Cloud-computing outages could turn smart cities into zombies. Biometric authentication, for instance, which senses our unique physical characteristics to identify individuals, will increasingly determine our rights and privileges as we move through the city—granting physical access to buildings and rooms, personalizing environments, and enabling digital services and content. But biometric authentication is a complex task that will demand access to remote data and computation. The keyless entry system at your office might send a scan of your retina to a remote data center to match against your personnel record before admitting you. Continuous authentication, a technique that uses always-on biometrics—your appearance, gestures, or typing style—will constantly verify your identity, potentially eliminating the need for passwords.34 Such systems will rely heavily on cloud computing, and will break down when it does. It’s one thing for your e-mail to go down for a few hours, but it’s another thing when everyone in your neighborhood gets locked out of their homes.

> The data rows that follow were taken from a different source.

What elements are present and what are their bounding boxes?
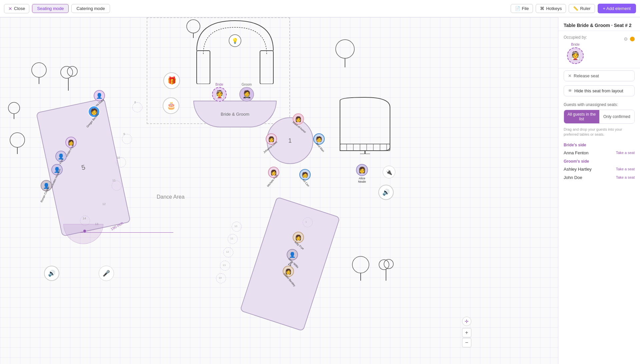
guest-name-ashley: Ashley Hartley — [564, 167, 592, 172]
hide-seat-button[interactable]: 👁 Hide this seat from layout — [564, 85, 635, 96]
svg-point-17 — [352, 256, 369, 273]
person-kitty-frye[interactable]: 👩 Kitty Frye — [293, 232, 304, 247]
speaker-icon-right-mid: 🔊 — [378, 185, 394, 200]
toolbar-right: 📄 File ⌘ Hotkeys 📏 Ruler + Add element — [511, 4, 636, 13]
piano — [337, 94, 393, 154]
close-icon: ✕ — [8, 6, 12, 11]
file-label: File — [522, 6, 529, 11]
compass-button[interactable]: ✛ — [462, 317, 471, 326]
guests-header: Guests with unassigned seats: — [558, 98, 640, 110]
svg-point-8 — [32, 63, 46, 77]
guest-row-john: John Doe Take a seat — [558, 173, 640, 182]
zoom-in-button[interactable]: + — [462, 328, 471, 337]
tree-top-center — [185, 18, 202, 38]
occupied-section: Occupied by: Bride 👰 ⚙ — [558, 31, 640, 68]
panel-title: Table Bride & Groom · Seat # 2 — [558, 17, 640, 31]
seating-mode-button[interactable]: Seating mode — [32, 4, 69, 13]
person-best-man[interactable]: 🧑 Best Man — [313, 133, 325, 148]
groom-seat-area[interactable]: Groom 🤵 — [239, 83, 254, 102]
measure-dot — [83, 230, 86, 232]
guest-row-ashley: Ashley Hartley Take a seat — [558, 165, 640, 173]
person-alice-neale[interactable]: 👩 Alice Neale — [356, 164, 368, 183]
bride-avatar-container: Bride 👰 — [564, 42, 587, 64]
person-gregor-bentlez[interactable]: 🧑 Gregor Bentlez — [85, 106, 103, 121]
catering-mode-button[interactable]: Catering mode — [71, 4, 110, 13]
zoom-controls: ✛ + − — [462, 317, 471, 347]
take-seat-ashley[interactable]: Take a seat — [616, 167, 635, 171]
brides-side-label: Bride's side — [558, 141, 640, 149]
gear-icon[interactable]: ⚙ — [624, 36, 628, 42]
table-4[interactable]: 4 — [240, 197, 340, 331]
zoom-out-button[interactable]: − — [462, 338, 471, 347]
table-1-label: 1 — [288, 137, 292, 144]
svg-rect-0 — [197, 51, 210, 84]
tree-bottom-right-2 — [377, 257, 395, 281]
seat-circle-t4-13[interactable]: 13 — [220, 261, 230, 271]
purple-arc-decoration — [63, 224, 103, 244]
seat-num-9: 9 — [123, 132, 125, 136]
file-button[interactable]: 📄 File — [511, 4, 533, 13]
take-seat-anna[interactable]: Take a seat — [616, 151, 635, 155]
hotkeys-label: Hotkeys — [546, 6, 562, 11]
seat-circle-t4-11[interactable]: 11 — [228, 234, 238, 244]
toolbar: ✕ Close Seating mode Catering mode 📄 Fil… — [0, 0, 640, 17]
person-michele-frye[interactable]: 👩 Michele Frye — [266, 167, 281, 182]
seat-num-12: 12 — [102, 202, 106, 206]
seat-circle-t4-12[interactable]: 12 — [223, 247, 233, 257]
close-button[interactable]: ✕ Close — [4, 4, 29, 13]
power-plug-icon: 🔌 — [383, 166, 395, 178]
person-olivia-duke[interactable]: 👤 Olivia Duke — [93, 90, 106, 105]
person-ronan-cooper[interactable]: 👤 Ronan Cooper — [38, 180, 55, 195]
drag-hint: Drag and drop your guests into your pref… — [558, 127, 640, 141]
eye-icon: 👁 — [568, 88, 572, 93]
all-guests-toggle[interactable]: All guests in the list — [564, 110, 599, 123]
release-seat-button[interactable]: ✕ Release seat — [564, 70, 635, 81]
take-seat-john[interactable]: Take a seat — [616, 175, 635, 179]
cake-icon: 🎂 — [163, 97, 179, 114]
person-darrel-frye[interactable]: 👤 Darrel Frye — [54, 151, 68, 166]
canvas-area[interactable]: 💡 — [0, 17, 558, 364]
ruler-label: Ruler — [580, 6, 590, 11]
add-element-button[interactable]: + Add element — [598, 4, 636, 13]
person-kirstin-frye[interactable]: 👩 Kirstin Frye — [64, 137, 78, 152]
seat-circle-t4-1[interactable]: 1 — [303, 217, 313, 227]
guest-row-anna: Anna Fenton Take a seat — [558, 149, 640, 157]
person-kit-carr[interactable]: 🧑 Kit Carr — [299, 169, 311, 184]
person-izabel-bentley[interactable]: 👩 Izabel Bentley — [280, 266, 297, 281]
svg-point-4 — [187, 20, 200, 33]
seating-mode-label: Seating mode — [37, 6, 64, 11]
svg-text:💡: 💡 — [232, 38, 238, 44]
bride-canvas-avatar: 👰 — [212, 87, 227, 102]
main-content: 💡 — [0, 17, 640, 364]
tree-top-left-1 — [30, 61, 48, 84]
svg-point-13 — [8, 102, 20, 114]
person-maid-of-honor[interactable]: 👩 Maid-of-honor — [290, 113, 307, 128]
gift-icon: 🎁 — [163, 72, 180, 89]
alice-neale-label2: Neale — [358, 180, 366, 183]
svg-rect-1 — [260, 51, 273, 84]
only-confirmed-toggle[interactable]: Only confirmed — [599, 110, 635, 123]
person-jonty-willis[interactable]: 👤 Jonty Willis — [286, 249, 299, 264]
bride-groom-table-label: Bride & Groom — [221, 112, 249, 117]
seat-circle-t5-4[interactable] — [112, 181, 122, 191]
file-icon: 📄 — [515, 6, 520, 11]
gold-dot — [630, 37, 635, 41]
groom-canvas-label: Groom — [242, 83, 252, 86]
seat-circle-t4-14[interactable]: 14 — [216, 273, 226, 283]
grooms-side-label: Groom's side — [558, 157, 640, 165]
person-brenden-houston[interactable]: 👤 Brenden Houston — [47, 164, 67, 179]
ruler-button[interactable]: 📏 Ruler — [569, 4, 595, 13]
tree-left-mid — [7, 101, 22, 119]
svg-rect-22 — [340, 144, 390, 151]
tree-left-lower — [8, 131, 27, 154]
seat-circle-t5-1[interactable] — [132, 102, 142, 112]
seat-circle-t4-10[interactable]: 10 — [232, 222, 242, 232]
bride-seat-area[interactable]: Bride 👰 — [212, 83, 227, 102]
person-johanna-lowe[interactable]: 👩 Johanna Lowe — [263, 133, 280, 148]
seat-num-8: 8 — [134, 101, 136, 104]
only-confirmed-label: Only confirmed — [603, 114, 630, 119]
catering-mode-label: Catering mode — [76, 6, 105, 11]
dance-area-label: Dance Area — [157, 194, 185, 200]
hotkeys-button[interactable]: ⌘ Hotkeys — [536, 4, 566, 13]
tree-bottom-right-1 — [350, 254, 372, 281]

Another “cloud” literally floating in the sky above us, the Global Positioning System satellite network, is perhaps the greatest single point of failure for smart cities. Without it, many of the things on the Internet will struggle to ascertain where they are. America’s rivals have long worried about their dependence on the network of twenty-four satellites owned by the US Defense Department. But now even America’s closest allies worry that GPS might be cut off not by military fiat but by neglect. With a much-needed modernization program for the decades-old system way behind schedule, in 2009 the Government Accountability Office lambasted the Air Force for delays and cost overruns that threatened to interrupt service.33 And the stakes of a GPS outage are rising fast, as navigational intelligence permeates the industrial and consumer economy. In 2011 the United Kingdoms Royal Academy of Engineering concluded that “a surprising number of different systems already have GPS as a shared dependency, so a failure of the GPS signal could cause the simultaneous failure of many services that are probably expected to be independent of each other.”36 For instance, GPS is extensively used for tracking suspected criminals and land surveying. Disruptions in GPS service would require rapidly reintroducing older methods and technologies for these tasks. While alternatives such as Russia’s GLONASS already exist, and the European Union’s Galileo and China’s Compass systems will provide more alternatives in the future, the GPS seems likely to spawn its own nasty collection of normal accidents. “No-one has a complete picture,” concluded Martyn Thomas, the lead investigator on the UK study, “of the many ways in which we have become dependent on weak signals 12,000 miles above us.”